### [EXERCISE GOAL]
In the entries below, find each line with the word "news" and pull it out.

### [INFORMATION]
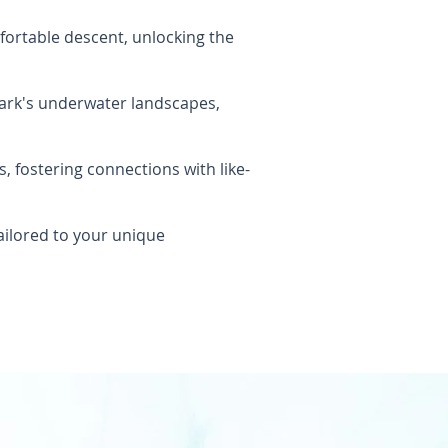
ortable descent, unlocking the
Park's underwater landscapes,
 fostering connections with like-
ailored to your unique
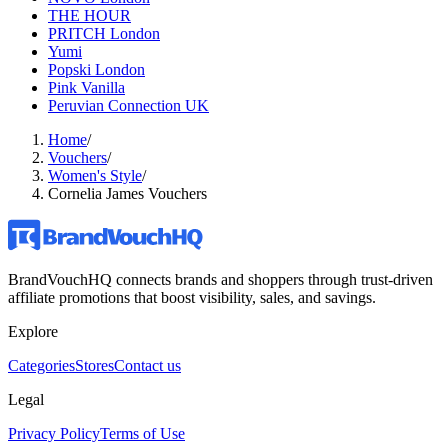
THE HOUR
PRITCH London
Yumi
Popski London
Pink Vanilla
Peruvian Connection UK
Home
/
Vouchers
/
Women's Style
/
Cornelia James Vouchers
BrandVouchHQ connects brands and shoppers through trust-driven
affiliate promotions that boost visibility, sales, and savings.
Explore
Categories
Stores
Contact us
Legal
Privacy Policy
Terms of Use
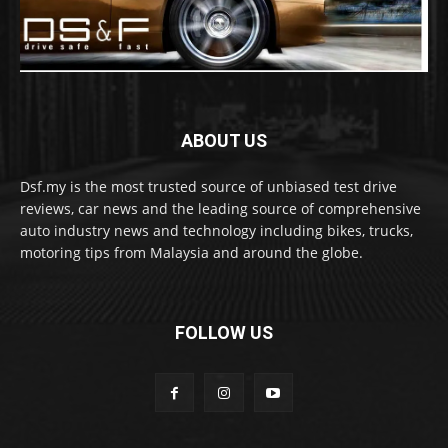
ABOUT US
Dsf.my is the most trusted source of unbiased test drive
reviews, car news and the leading source of comprehensive
auto industry news and technology including bikes, trucks,
motoring tips from Malaysia and around the globe.
FOLLOW US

### [EXERCISE SOLUTION]
reviews, car news and the leading source of comprehensive
auto industry news and technology including bikes, trucks,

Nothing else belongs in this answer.